Por lo tanto, no hay necesidad de intentar que todo el mundo sea completamente rectangular. Basta con que coincidamos unos con otros. Que cada uno tenga una forma curva, pero si el otro tiene la curvatura adecuada, entonces nos igualamos.

 

Por eso podemos empezar a trabajar juntos desde el primer segundo. Lo principal no es comprobar lo recto que es un amigo (como un ladrillo estándar), sino cuánto se ajusta a mí y yo a él. Si podemos ajustarnos el uno al otro, entonces tenemos la oportunidad de construir juntos un sistema dentro de nosotros para la revelación del 

 

Creador, un templo, una casa de santidad, para la revelación de la cualidad de otorgamiento entre nosotros.
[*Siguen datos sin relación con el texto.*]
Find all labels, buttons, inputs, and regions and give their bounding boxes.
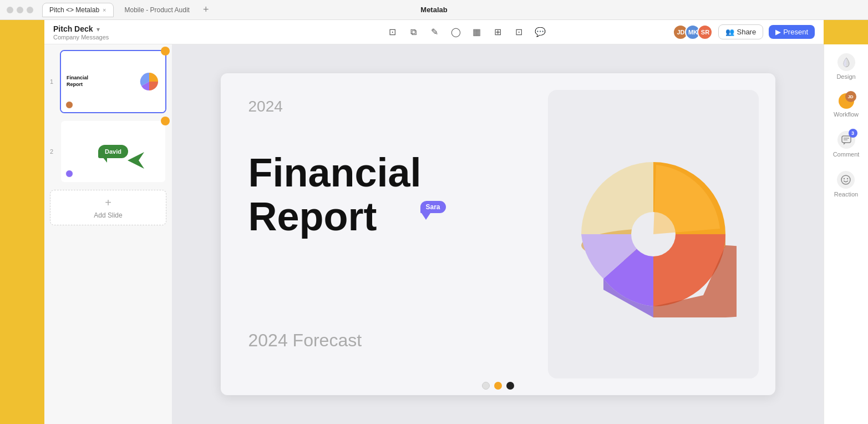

No sé de antemano cuáles deben ser mis cualidades. No puedo elegir mis cualidades y mi forma, sino que es el entorno el que determina qué forma debo adoptar para integrarme con los amigos.

 

Es como en la albañilería antigua, donde hay que encajar una piedra debajo de otra para levantar un muro, así es como tenemos que trabajar en nuestro corazón. Ni un solo corazón quiere ser recortado a una forma rectangular plana, quitando todo lo que no encaja con el otro.
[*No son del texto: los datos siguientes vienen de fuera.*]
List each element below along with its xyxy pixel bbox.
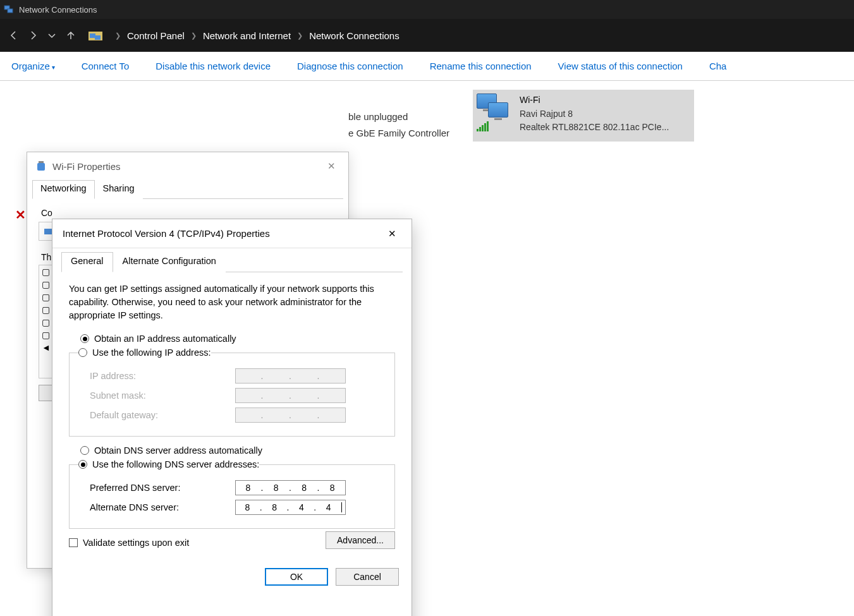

Para hacer los bloques estándar que se utilizan hoy en día en la construcción, es necesario aplastar completamente el material natural para moldear la forma deseada a partir de estas migajas. Pero en la espiritualidad, esto es imposible. Nos gustaría hacer esto a los demás según nuestro egoísmo, pero no funciona.

 

En el verdadero desarrollo espiritual, es necesario dejar que cada uno se desarrolle a su manera, y entonces se desarrollará en su forma óptima. El otro permanecerá en una forma que le sea adecuada. Solo es necesario eliminar la fuerza de resistencia entre nosotros, y entonces revelaremos la forma de conexión que el Creador deseaba tener entre nosotros. Es la forma de conexión revelada entre nosotros la que se llama el Creador.

 

De lo contrario, no revelaremos nada excepto fabricaciones de nuestra mente con las que es imposible construir ningún edificio. Por eso vemos que todo lo construido por la gente está siendo destruido: tanto la estructura de la familia como la sociedad espiritual.

 

Por lo tanto, solo hay que saber conectar los corazones.